Young cowbirds are not exposed to species-typical visual and auditory information like other birds. Despite this, they are able to develop species-typical singing, social, and breeding behaviors. Cowbird brains are wired to respond to the vocalizations of other cowbirds, allowing young to find and join flocks of their own species. These vocalizations are consistent across all cowbird populations, and serve as a sort of species-recognition password. If a young cowbird is not exposed to these "password" vocalizations by a certain age, it will mistakenly imprint on the host species.

=== Male behavior and reproductive success ===
Social behaviors of cowbird males include aggressive, competitive singing bouts with other males and pair bonding and monogamy with females.

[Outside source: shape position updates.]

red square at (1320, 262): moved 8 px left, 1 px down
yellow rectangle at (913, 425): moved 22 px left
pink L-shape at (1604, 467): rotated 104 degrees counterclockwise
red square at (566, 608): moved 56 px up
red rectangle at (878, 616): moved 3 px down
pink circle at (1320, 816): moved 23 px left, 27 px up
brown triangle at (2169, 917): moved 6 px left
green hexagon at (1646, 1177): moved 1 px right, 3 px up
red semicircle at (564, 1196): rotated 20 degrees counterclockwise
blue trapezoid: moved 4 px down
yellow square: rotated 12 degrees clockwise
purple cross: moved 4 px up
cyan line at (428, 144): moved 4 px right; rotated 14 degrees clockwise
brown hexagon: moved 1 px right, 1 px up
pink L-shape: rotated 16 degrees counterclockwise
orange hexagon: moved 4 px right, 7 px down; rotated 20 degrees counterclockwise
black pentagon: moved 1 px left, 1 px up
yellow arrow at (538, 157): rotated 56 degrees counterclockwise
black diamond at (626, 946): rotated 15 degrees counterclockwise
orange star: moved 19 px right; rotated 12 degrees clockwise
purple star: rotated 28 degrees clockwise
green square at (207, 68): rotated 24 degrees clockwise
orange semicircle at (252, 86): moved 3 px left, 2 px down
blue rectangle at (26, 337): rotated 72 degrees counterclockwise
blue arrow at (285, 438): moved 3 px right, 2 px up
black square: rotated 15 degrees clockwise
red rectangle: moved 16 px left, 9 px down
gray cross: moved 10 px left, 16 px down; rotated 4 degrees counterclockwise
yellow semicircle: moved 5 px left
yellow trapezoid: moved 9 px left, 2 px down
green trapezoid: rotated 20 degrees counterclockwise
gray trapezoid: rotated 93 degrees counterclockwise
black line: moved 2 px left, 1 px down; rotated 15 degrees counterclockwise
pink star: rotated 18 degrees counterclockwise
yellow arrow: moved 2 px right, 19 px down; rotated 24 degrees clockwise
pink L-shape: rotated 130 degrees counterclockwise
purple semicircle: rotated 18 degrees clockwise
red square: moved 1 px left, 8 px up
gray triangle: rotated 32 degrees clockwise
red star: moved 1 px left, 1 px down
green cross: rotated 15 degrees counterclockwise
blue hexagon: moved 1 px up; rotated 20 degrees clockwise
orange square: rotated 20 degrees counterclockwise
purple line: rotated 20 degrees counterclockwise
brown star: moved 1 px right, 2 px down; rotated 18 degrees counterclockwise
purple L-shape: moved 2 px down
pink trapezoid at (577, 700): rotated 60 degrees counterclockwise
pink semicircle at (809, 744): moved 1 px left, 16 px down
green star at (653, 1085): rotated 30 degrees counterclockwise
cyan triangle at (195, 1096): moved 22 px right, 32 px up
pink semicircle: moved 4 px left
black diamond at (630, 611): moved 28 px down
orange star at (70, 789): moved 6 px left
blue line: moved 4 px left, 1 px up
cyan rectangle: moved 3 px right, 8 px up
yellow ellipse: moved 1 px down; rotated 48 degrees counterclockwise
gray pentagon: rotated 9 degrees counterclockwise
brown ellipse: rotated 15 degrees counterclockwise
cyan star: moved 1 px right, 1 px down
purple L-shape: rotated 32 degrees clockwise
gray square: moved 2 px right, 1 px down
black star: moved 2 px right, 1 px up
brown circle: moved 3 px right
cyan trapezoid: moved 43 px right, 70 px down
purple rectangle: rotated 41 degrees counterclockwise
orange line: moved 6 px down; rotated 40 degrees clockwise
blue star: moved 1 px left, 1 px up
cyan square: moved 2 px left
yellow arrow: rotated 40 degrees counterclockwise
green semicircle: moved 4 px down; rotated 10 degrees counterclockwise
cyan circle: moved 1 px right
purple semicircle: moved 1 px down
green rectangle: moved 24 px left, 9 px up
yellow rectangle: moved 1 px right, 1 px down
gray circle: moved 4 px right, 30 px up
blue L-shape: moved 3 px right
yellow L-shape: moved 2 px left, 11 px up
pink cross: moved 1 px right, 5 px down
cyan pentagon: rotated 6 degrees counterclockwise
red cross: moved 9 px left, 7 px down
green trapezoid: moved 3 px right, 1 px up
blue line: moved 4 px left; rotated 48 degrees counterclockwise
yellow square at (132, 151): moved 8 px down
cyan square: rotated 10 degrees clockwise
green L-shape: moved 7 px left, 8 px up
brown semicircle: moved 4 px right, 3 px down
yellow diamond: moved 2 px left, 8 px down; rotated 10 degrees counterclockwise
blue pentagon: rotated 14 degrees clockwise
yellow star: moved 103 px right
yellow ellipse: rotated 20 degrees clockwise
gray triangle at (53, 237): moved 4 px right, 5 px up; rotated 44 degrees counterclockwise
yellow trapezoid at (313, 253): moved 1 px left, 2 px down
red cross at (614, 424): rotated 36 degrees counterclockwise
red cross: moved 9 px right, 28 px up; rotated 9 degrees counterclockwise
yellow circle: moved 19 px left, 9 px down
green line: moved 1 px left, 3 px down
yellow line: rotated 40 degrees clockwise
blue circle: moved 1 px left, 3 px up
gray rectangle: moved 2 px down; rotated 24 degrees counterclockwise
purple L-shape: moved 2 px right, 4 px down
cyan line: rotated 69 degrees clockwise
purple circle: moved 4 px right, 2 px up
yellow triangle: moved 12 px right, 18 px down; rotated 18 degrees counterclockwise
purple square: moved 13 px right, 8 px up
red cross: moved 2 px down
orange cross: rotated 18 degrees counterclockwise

In lab experiments, brown-headed cowbirds which are exposed to more complex social environments have greater reproductive success

==Relationship to humans==
With the expansion of its range and its parasitic behavior, the brown-headed cowbird is often regarded as a pest. People sometimes engage in cowbird control programs, with the intention of protecting species negatively impacted by the cowbirds' brood parasitism. A study of nests of Bell's vireo highlighted a potential limitation of these control programs, demonstrating that removal of cowbirds from a site may create an unintended consequence of increasing cowbird productivity on that site, because with fewer cowbirds, fewer parasitized nests are deserted, resulting in greater nest success for cowbirds.